Practical checklist — what to do in the next 72 hours
- Inventory: list all Linux artifacts you run (VM images, containers, AKS nodes, WSL2 instances, Marketplace appliances).
- Identify: run
uname -ron each host and check vendors’ advisories for whether that kernel release is listed as affected. - Patch Azure Linux instances first if you use them (Microsoft has attested those images). Reboot to apply kernels.
- Verify WSL2 hosts and update via Microsoft if a WSL kernel advisory is published.
- For AKS and host fleets, coordinate node upgrades and image replacements; test in staging before mass rollouts.
- If you cannot patch immediately, restrict local untrusted workloads and isolate critical hosts.
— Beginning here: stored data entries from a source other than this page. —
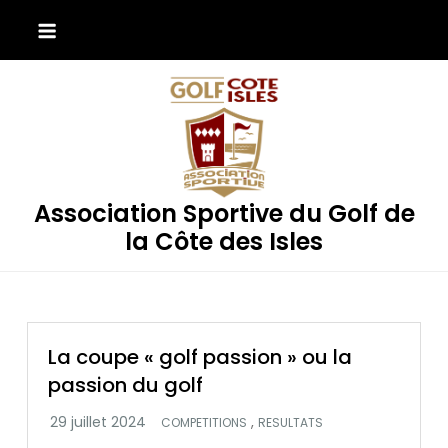
Skip
to
content
Association Sportive du Golf de
la Côte des Isles
La coupe « golf passion » ou la
passion du golf
,
COMPETITIONS
RESULTATS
- Automate: ingest Microsoft’s CSAF/VEX attestations for Azure Linux into your vulnerability orchestration tooling to reduce triage time where relevant.
Conclusion — a clear, operational interpretation
Microsoft’s public statement that “Azure Linux includes this open‑source library and is therefore potentially affected” is deliberate and useful: it gives Azure Linux customers a machine-readable, authoritative signal to act on immediately. However, that statement should not be misread as an exclusive guarantee that no other Microsoft product contains the vulnerable kernel component. The correct operational posture is to treat Microsoft’s Azure Linux attestation as a confirmed exposure for that product family while verifying other Microsoft-supplied artifacts (WSL2 kernels, CBL‑Mariner-based images, AKS and Marketplace images, custom kernels) individually. Microsoft has committed to expand its VEX/CSAF mapping if additional internal products are found to include the component — customers should monitor those updates and follow the practical verification and remediation checklist outlined above.(Technical note: this analysis is assembled from the public CVE record and vendor attestations; NVD and distribution trackers list the vulnerability details and affected kernel ranges, and Microsoft’s public messaging frames Azure Linux as the first attested product with a commitment to expand VEX/CSAF mappings if additional products are discovered to ship the same upstream component.